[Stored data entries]
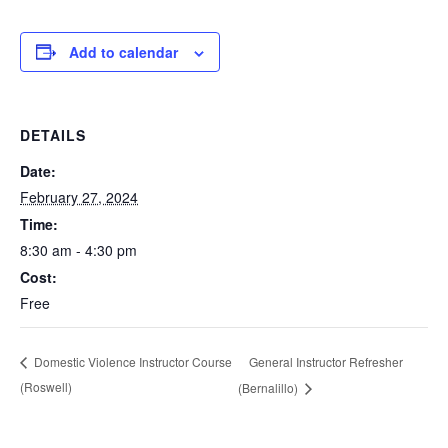
Add to calendar
DETAILS
Date:
February 27, 2024
Time:
8:30 am - 4:30 pm
Cost:
Free
General Instructor Refresher
Domestic Violence Instructor Course
(Roswell)
(Bernalillo)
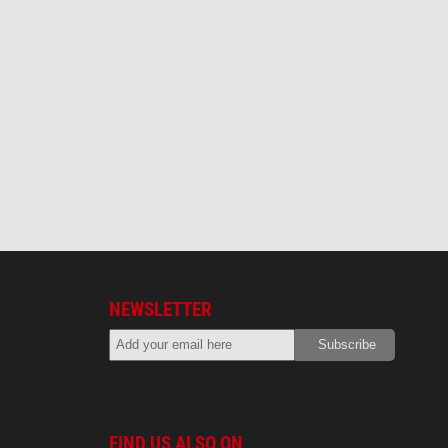
NEWSLETTER
FIND US ALSO ON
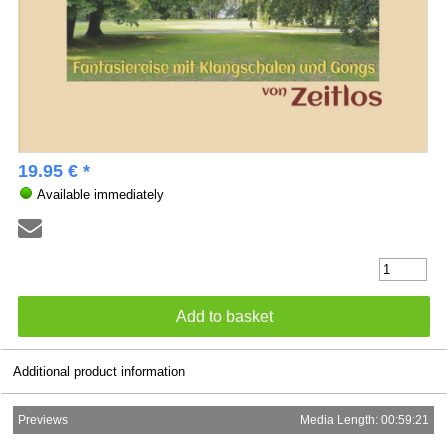
19.95 € *
Available immediately
Additional product information
Previews
Media Length: 00:59:21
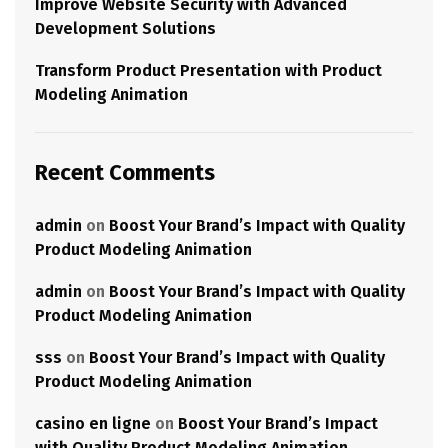
Improve Website Security with Advanced
Development Solutions
Transform Product Presentation with Product
Modeling Animation
Recent Comments
admin
on
Boost Your Brand’s Impact with Quality
Product Modeling Animation
admin
on
Boost Your Brand’s Impact with Quality
Product Modeling Animation
sss
on
Boost Your Brand’s Impact with Quality
Product Modeling Animation
casino en ligne
on
Boost Your Brand’s Impact
with Quality Product Modeling Animation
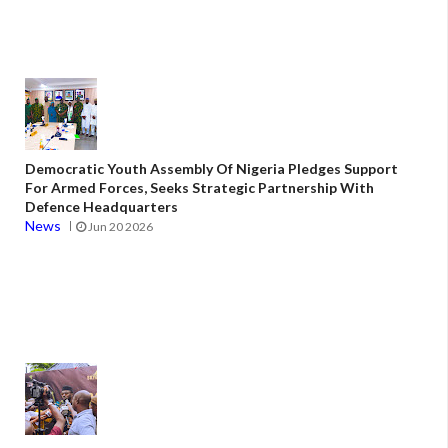
Democratic Youth Assembly Of Nigeria Pledges Support
For Armed Forces, Seeks Strategic Partnership With
Defence Headquarters
News
Jun 20 2026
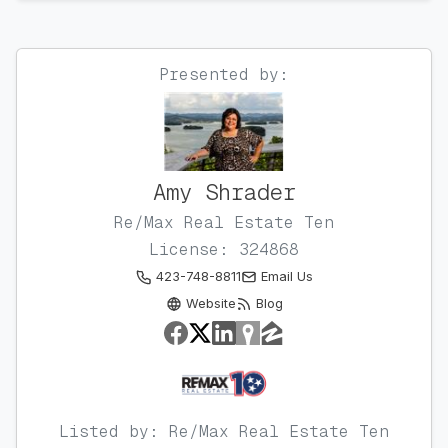
Presented by:
Amy Shrader
Re/Max Real Estate Ten
License: 324868
423-748-8811
Email Us
Website
Blog
Listed by: Re/Max Real Estate Ten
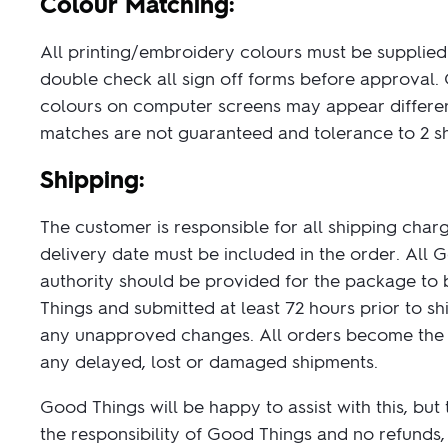
Colour Matching:
All printing/embroidery colours must be supplied 
double check all sign off forms before approval. G
colours on computer screens may appear different
matches are not guaranteed and tolerance to 2 s
Shipping:
The customer is responsible for all shipping charge
delivery date must be included in the order. All 
authority should be provided for the package to b
Things and submitted at least 72 hours prior to s
any unapproved changes. All orders become the cu
any delayed, lost or damaged shipments.
Good Things will be happy to assist with this, but
the responsibility of Good Things and no refunds, 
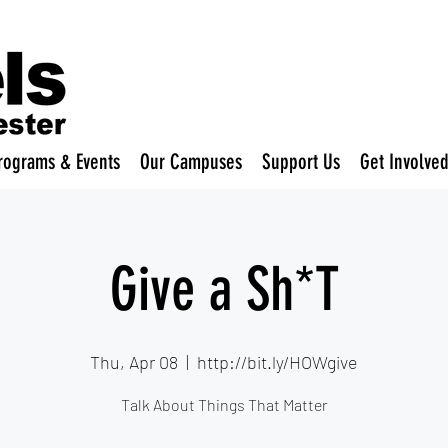
rograms & Events
Our Campuses
Support Us
Get Involve
Give a Sh*T
Thu, Apr 08
  |  
http://bit.ly/HOWgive
Talk About Things That Matter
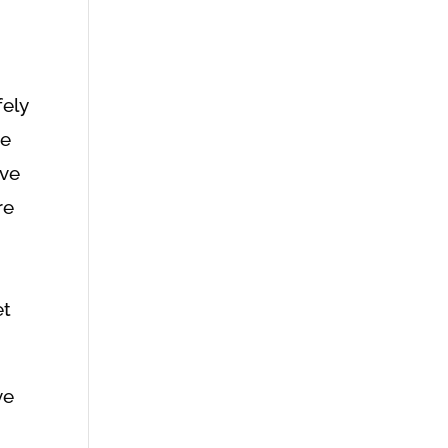
fely
se
rve
re
et
ve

*WHAT YOU SHOULD DO*. In the entries above, locate every line with the word "Website" and copy it.

*RESPONSE FOR THIS EXERCISE*.
Improve Website Security with Advanced
Website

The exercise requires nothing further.